- PROVIDED DATA
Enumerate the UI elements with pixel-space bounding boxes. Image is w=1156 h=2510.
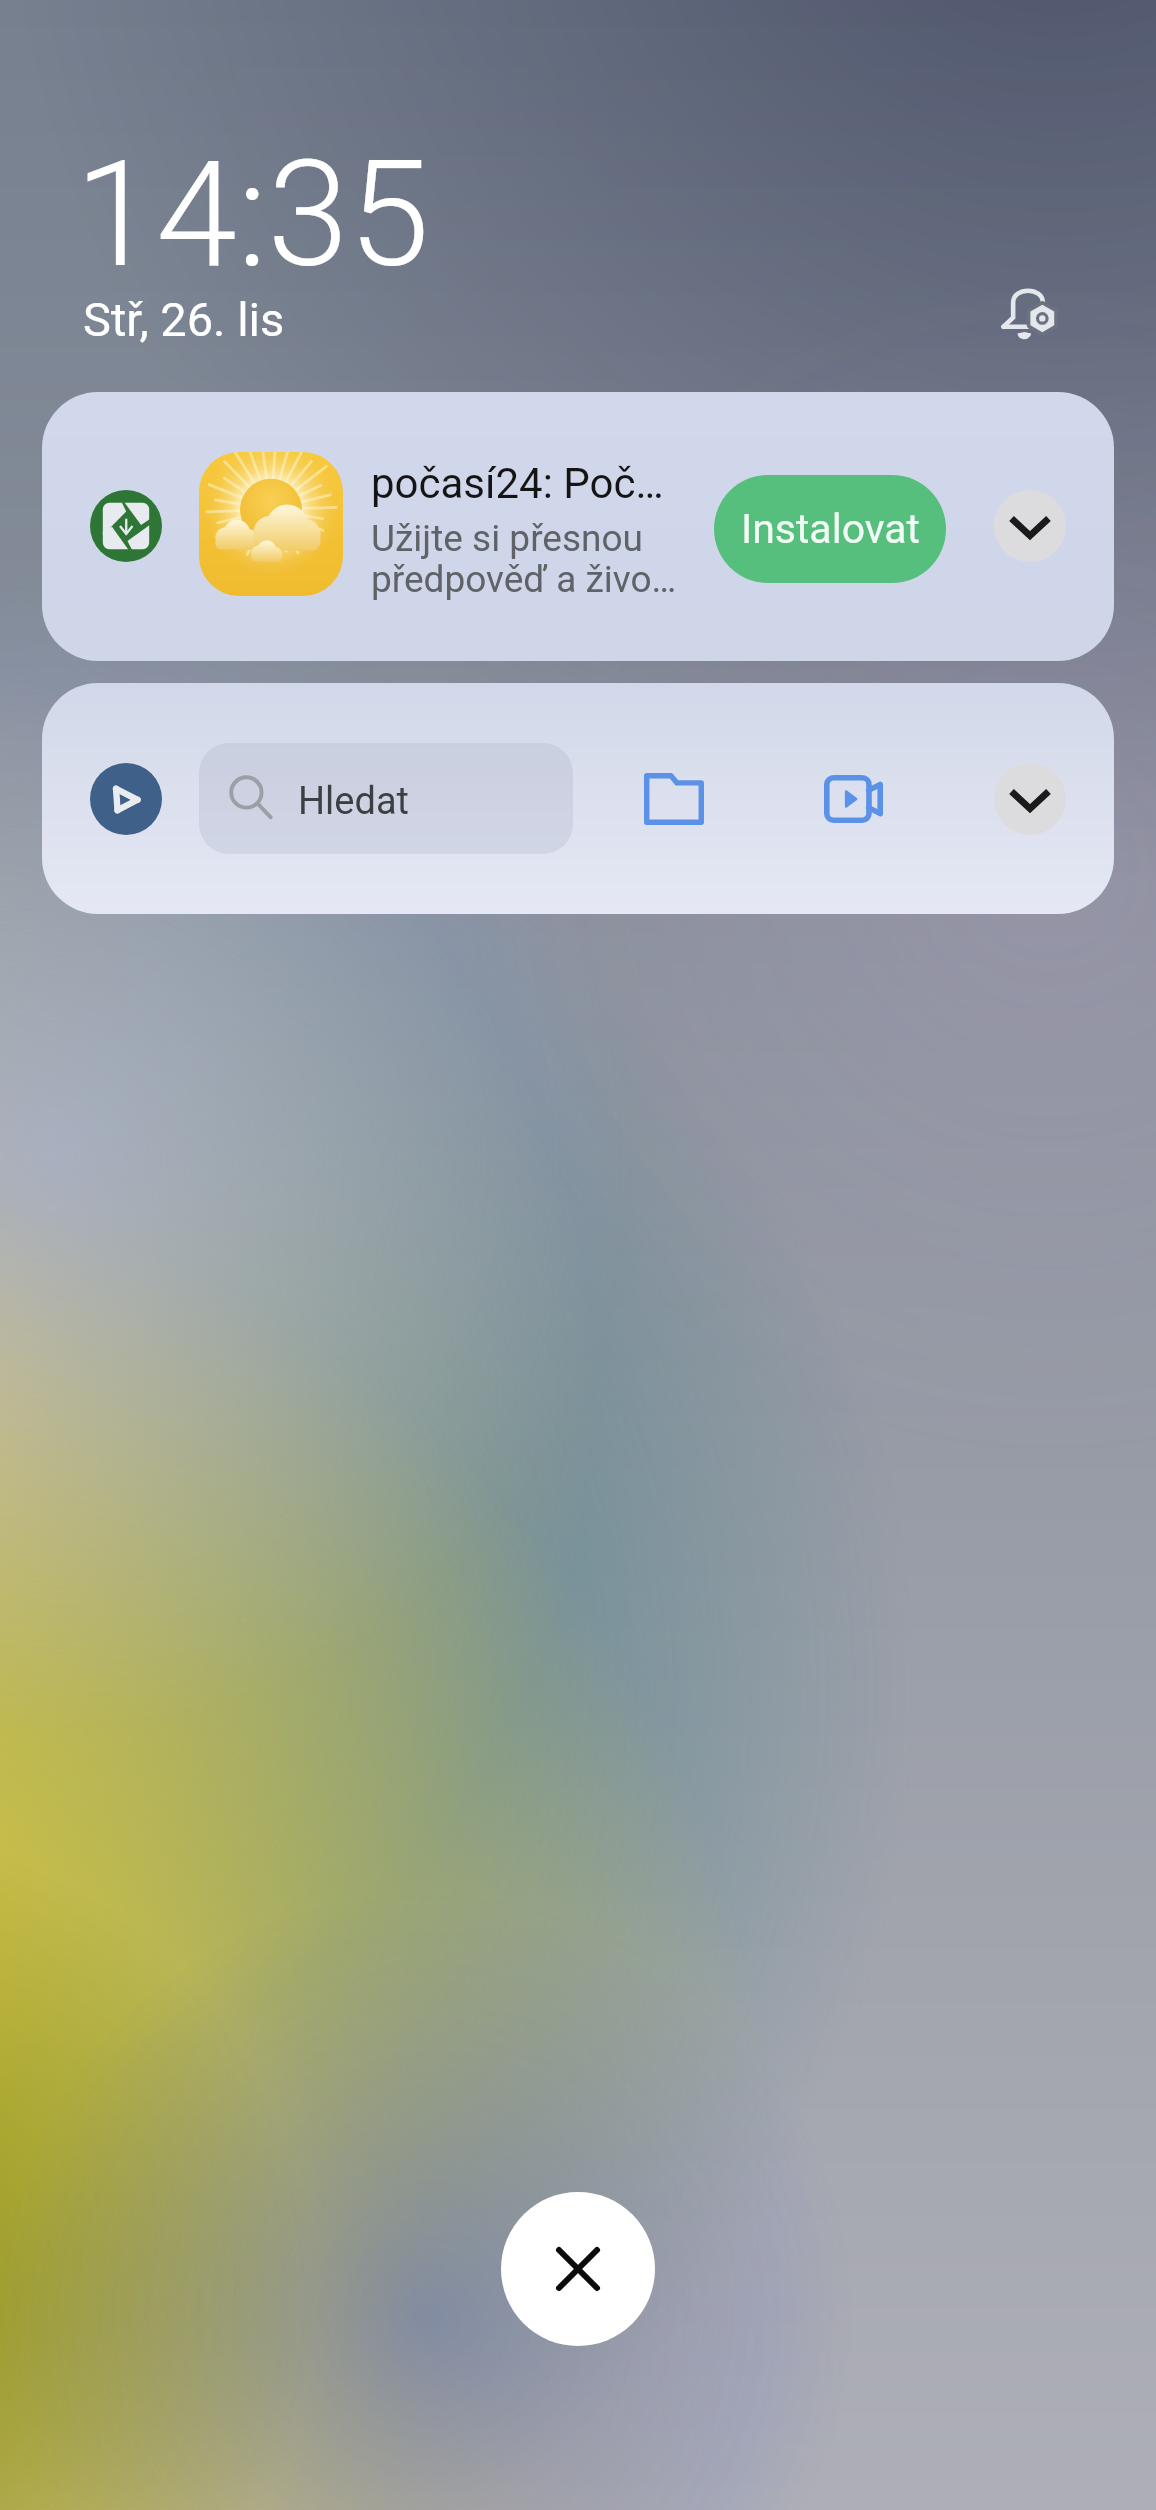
button[interactable]: Instalovat (714, 475, 946, 583)
button[interactable]: Hledat (199, 743, 573, 854)
staticText: počasí24: Poč… (371, 459, 664, 508)
staticText: 14:35 (75, 130, 430, 301)
button[interactable]: Video (800, 746, 906, 852)
button[interactable]: Hledat (42, 683, 1114, 914)
staticText: Instalovat (741, 505, 920, 553)
button[interactable]: Expand (994, 763, 1066, 835)
staticText: Užijte si přesnou předpověď a živo… (371, 517, 677, 601)
button[interactable]: Expand (994, 490, 1066, 562)
button[interactable]: Notification settings (980, 265, 1076, 361)
staticText: Hledat (298, 779, 410, 824)
staticText: Stř, 26. lis (83, 292, 285, 347)
button[interactable]: Files (621, 746, 727, 852)
button[interactable]: počasí24: Poč… (42, 392, 1114, 661)
button[interactable]: Close (501, 2192, 655, 2346)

- WHAT TO DO
Your response should be made up of the lines in the data that contain the word "Instalovat".

- RESULT OF THIS EXERCISE
button[interactable]: Instalovat (714, 475, 946, 583)
staticText: Instalovat (741, 505, 920, 553)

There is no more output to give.